Tuesday, October 26, 2010
Sunday, October 24, 2010
Thursday, October 21, 2010
I love dogs. I've almost always had a dog or two in my life. Nothing beats coming home after a really crappy day at work and having your dog freak out because she is so happy to see you.
They can be somewhat trying, though. This is a picture of Kaylee, our 2 y.o. lab immediately after she had a bath. We let her out, and she immediately ran to the marsh, chest-high into the muck. Her scond bath of the day consisted of very cold water from the hose.
Tuesday, October 19, 2010
The earliest movie I can remember that scared the absolute hell out of me was Phantasm. When the Tall Man raised his hand and growled, "Boy!", I was hooked!
So what is your favorite horror movie?
Sunday, October 17, 2010
Monday, October 4, 2010
Sunday, October 3, 2010
Nice try. No, really, it was. You've always been a sly little bitch that quietly creeps in unnoticed, but the sneak attack of nearly overwhelming apathy was a new one. You slipped in, wrapped me up in gauze and stashed me into the corner of my own mind, lost in the Void. I could still feel emotion, but from a great distance. Passion, happiness, sadness; while not gone, nearly inaccessable. To the casual observer, everything seemed to be fine. I got up, I went to work, I cooked dinner, and I did it every day. But, it all meant nothing. I felt (nearly) nothing. I lost weeks.

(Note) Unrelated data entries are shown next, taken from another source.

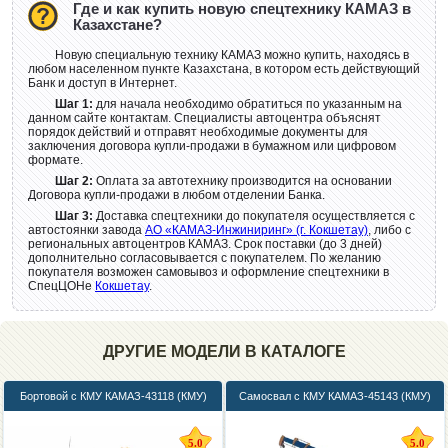
Где и как купить новую спецтехнику КАМАЗ в
Казахстане?
Новую специальную технику КАМАЗ можно купить, находясь в
любом населенном пункте Казахстана, в котором есть действующий
Банк и доступ в Интернет.
Шаг 1:
для начала необходимо обратиться по указанным на
данном сайте контактам. Специалисты автоцентра объяснят
порядок действий и отправят необходимые документы для
заключения договора купли-продажи в бумажном или цифровом
формате.
Шаг 2:
Оплата за автотехнику производится на основании
Договора купли-продажи в любом отделении Банка.
Шаг 3:
Доставка спецтехники до покупателя осуществляется с
автостоянки завода
АО «КАМАЗ-Инжиниринг» (г. Кокшетау)
, либо с
региональных автоцентров КАМАЗ. Срок поставки (до 3 дней)
дополнительно согласовывается с покупателем. По желанию
покупателя возможен самовывоз и оформление спецтехники в
СпецЦОНе
Кокшетау
.
ДРУГИЕ МОДЕЛИ В КАТАЛОГЕ
Бортовой с КМУ КАМАЗ-43118 (КМУ)
Самосвал с КМУ КАМАЗ-45143 (КМУ)
5.0
5.0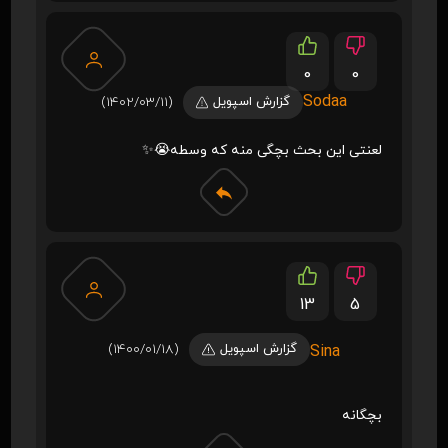
0
0
Sodaa
گزارش اسپویل
(1402/03/11)
لعنتی این بحث بچگی منه که وسطه😭✨️
13
5
گزارش اسپویل
(1400/01/18)
Sina
بچگانه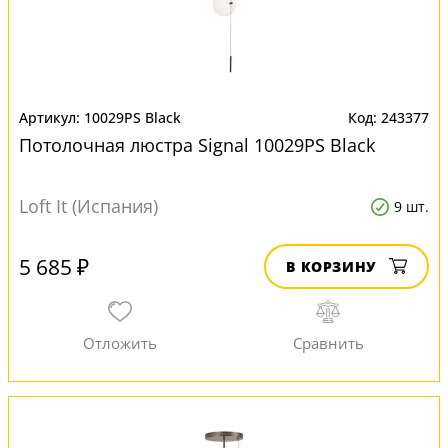
10029PS Black
243377
Потолочная люстра Signal 10029PS Black
Loft It (Испания)
9 шт.
5 685 ₽
В КОРЗИНУ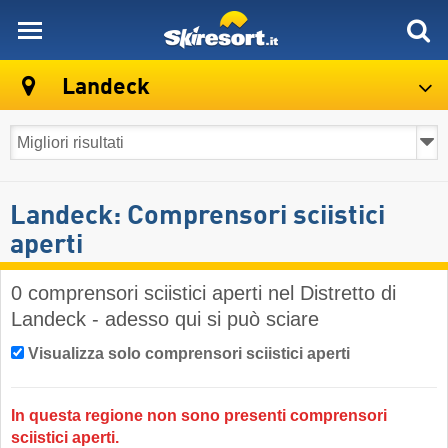
skiresort
Landeck
Landeck: Comprensori sciistici
aperti
0 comprensori sciistici aperti nel Distretto di
Landeck - adesso qui si può sciare
Visualizza solo comprensori sciistici aperti
In questa regione non sono presenti comprensori
sciistici aperti.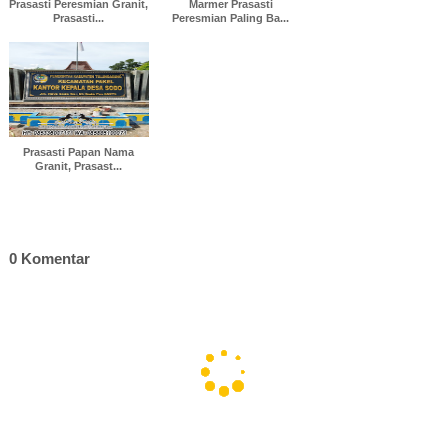
Prasasti Peresmian Granit,
Marmer Prasasti
Prasasti...
Peresmian Paling Ba...
Prasasti Papan Nama
Granit, Prasast...
0 Komentar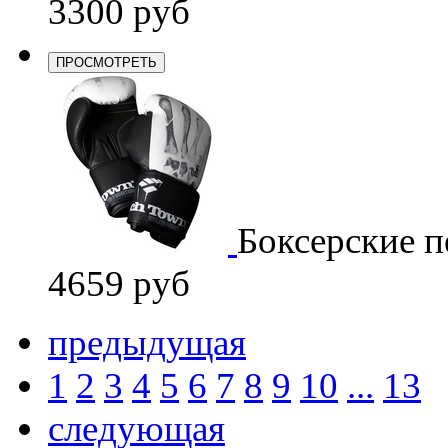
3300 руб
ПРОСМОТРЕТЬ
Боксерские п
4659 руб
предыдущая
1
2
3
4
5
6
7
8
9
10
...
13
следующая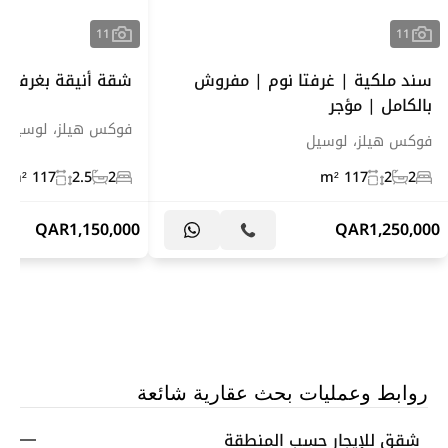
11
11
سند ملكية | غرفتا نوم | مفروش
شقة أنيقة بغرفتي
بالكامل | مؤجر
فوكس هيلز، لوسيل
فوكس هيلز، لوسيل
117 m²
2.5
2
117 m²
2
2
QAR
1,150,000
QAR
1,250,000
روابط وعمليات بحث عقارية شائعة
شقق للإيجار حسب المنطقة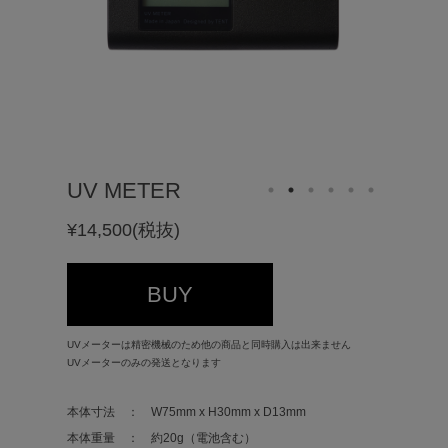
UV METER
¥14,500(税抜)
BUY
UVメーターは精密機械のため他の商品と同時購入は出来ません
UVメーターのみの発送となります
本体寸法 ：
W75mm x H30mm x D13mm
本体重量 ：
約20g（電池含む）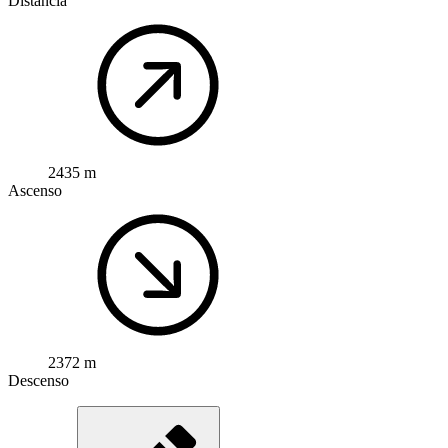
Distancia
2435 m
Ascenso
2372 m
Descenso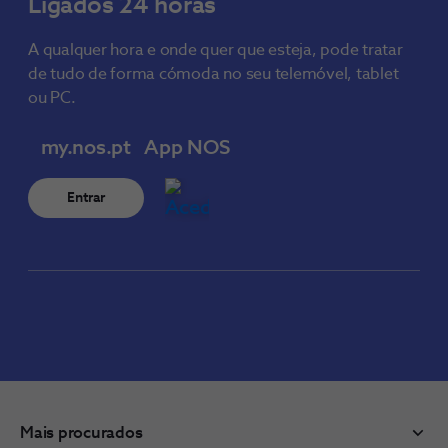
Ligados 24 horas
A qualquer hora e onde quer que esteja, pode tratar
de tudo de forma cómoda no seu telemóvel, tablet
ou PC.
my.nos.pt
App NOS
Entrar
Mais procurados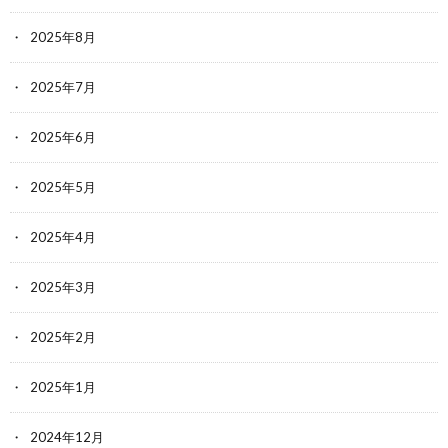
2025年8月
2025年7月
2025年6月
2025年5月
2025年4月
2025年3月
2025年2月
2025年1月
2024年12月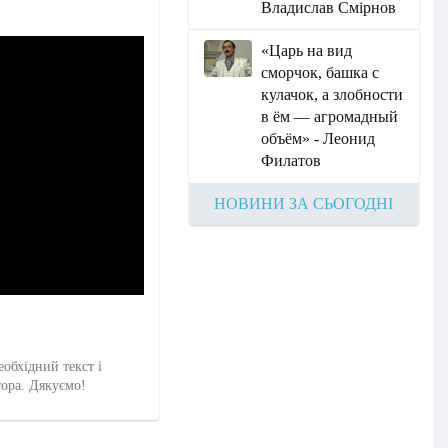
Владислав Смірнов
«Царь на вид
сморчок, башка с
кулачок, а злобности
в ём — агромадный
объём» - Леонид
Филатов
НОВИНИ ЗА СЬОГОДНІ
еобхідний текст і
тора. Дякуємо!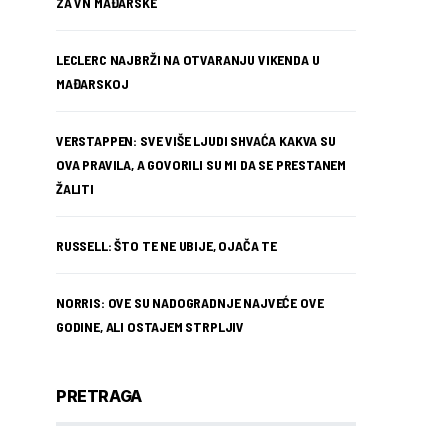
ZA VN MAĐARSKE
LECLERC NAJBRŽI NA OTVARANJU VIKENDA U
MAĐARSKOJ
VERSTAPPEN: SVE VIŠE LJUDI SHVAĆA KAKVA SU
OVA PRAVILA, A GOVORILI SU MI DA SE PRESTANEM
ŽALITI
RUSSELL: ŠTO TE NE UBIJE, OJAČA TE
NORRIS: OVE SU NADOGRADNJE NAJVEĆE OVE
GODINE, ALI OSTAJEM STRPLJIV
PRETRAGA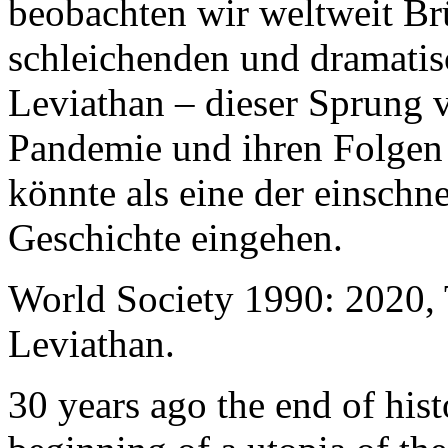
beobachten wir weltweit B
schleichenden und dramati
Leviathan – dieser Sprung 
Pandemie und ihren Folgen 
könnte als eine der einschn
Geschichte eingehen.
World Society 1990: 2020,
Leviathan.
30 years ago the end of his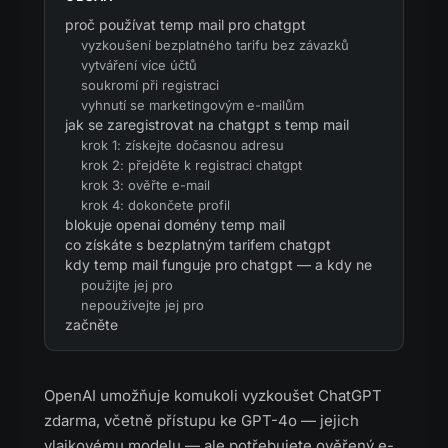
proč používat temp mail pro chatgpt
vyzkoušení bezplatného tarifu bez závazků
vytváření více účtů
soukromí při registraci
vyhnutí se marketingovým e-mailům
jak se zaregistrovat na chatgpt s temp mail
krok 1: získejte dočasnou adresu
krok 2: přejděte k registraci chatgpt
krok 3: ověřte e-mail
krok 4: dokončete profil
blokuje openai domény temp mail
co získáte s bezplatným tarifem chatgpt
kdy temp mail funguje pro chatgpt — a kdy ne
použijte jej pro
nepoužívejte jej pro
začněte
OpenAI umožňuje komukoli vyzkoušet ChatGPT
zdarma, včetně přístupu ke GPT-4o — jejich
vlajkovému modelu — ale potřebujete ověřený e-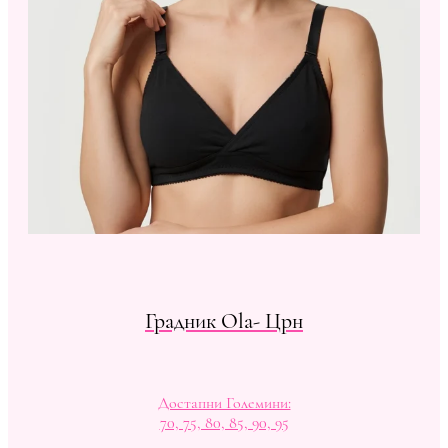
Градник Ola- Црн
Достапни Големини:
70, 75, 80, 85, 90, 95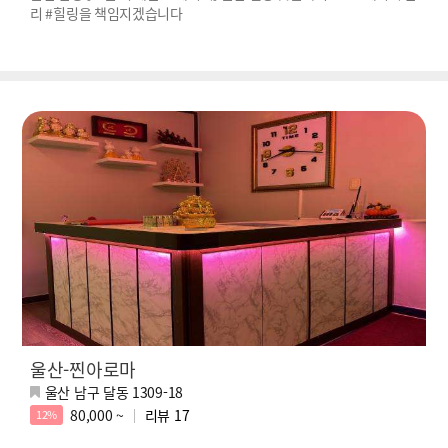
리 #힐링을 책임지겠습니다
울산-찐아로마
울산 남구 달동 1309-18
80,000 ~
리뷰
17
12%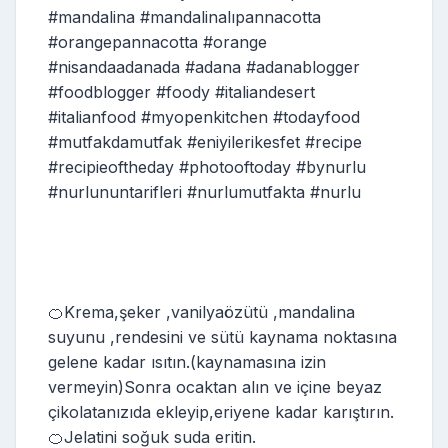
#mandalina #mandalinalıpannacotta
#orangepannacotta #orange
#nisandaadanada #adana #adanablogger
#foodblogger #foody #italiandesert
#italianfood #myopenkitchen #todayfood
#mutfakdamutfak #eniyilerikesfet #recipe
#recipieoftheday #photooftoday #bynurlu
#nurlununtarifleri #nurlumutfakta #nurlu
🍊Krema,şeker ,vanilyaözütü ,mandalina
suyunu ,rendesini ve sütü kaynama noktasına
gelene kadar ısıtın.(kaynamasına izin
vermeyin)Sonra ocaktan alın ve içine beyaz
çikolatanızıda ekleyip,eriyene kadar karıştırın.
🍊Jelatini soğuk suda eritin.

But we've danced this dance, in one form or another, for a couple of decades now. You may be able to creep in, but I have learned to creep in, too. I rebuilt the connection from me to me, that which makes me. I've learned over the years that it isn't enough to survive. I enjoy living.
So cue the Gloria Gaynor music. I will survive.
In short, my old friend - Fuck. You.